**WHAT YOU HAVE TO DO:**
Transcribe the data verbatim and drop its images.

◇ ◇ ◇ ◇

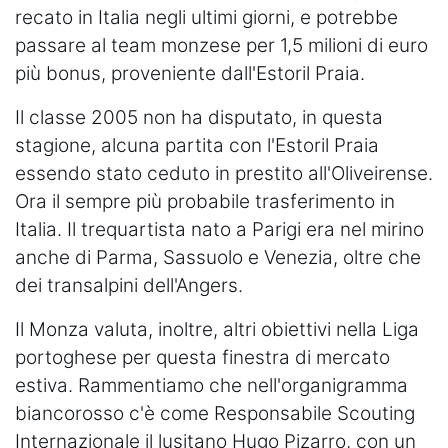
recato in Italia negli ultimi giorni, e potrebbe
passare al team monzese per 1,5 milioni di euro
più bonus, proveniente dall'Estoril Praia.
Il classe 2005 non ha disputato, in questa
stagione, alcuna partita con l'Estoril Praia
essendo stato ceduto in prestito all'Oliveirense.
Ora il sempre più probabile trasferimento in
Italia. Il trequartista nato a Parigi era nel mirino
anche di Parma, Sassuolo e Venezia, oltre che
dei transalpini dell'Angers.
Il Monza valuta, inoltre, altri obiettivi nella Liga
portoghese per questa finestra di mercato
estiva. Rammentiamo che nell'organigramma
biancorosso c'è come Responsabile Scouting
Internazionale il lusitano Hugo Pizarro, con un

◇ ◇ ◇ ◇

**OUTPUT OF THE TASK:**
recato in Italia negli ultimi giorni, e potrebbe
passare al team monzese per 1,5 milioni di euro
più bonus, proveniente dall'Estoril Praia.
Il classe 2005 non ha disputato, in questa
stagione, alcuna partita con l'Estoril Praia
essendo stato ceduto in prestito all'Oliveirense.
Ora il sempre più probabile trasferimento in
Italia. Il trequartista nato a Parigi era nel mirino
anche di Parma, Sassuolo e Venezia, oltre che
dei transalpini dell'Angers.
Il Monza valuta, inoltre, altri obiettivi nella Liga
portoghese per questa finestra di mercato
estiva. Rammentiamo che nell'organigramma
biancorosso c'è come Responsabile Scouting
Internazionale il lusitano Hugo Pizarro, con un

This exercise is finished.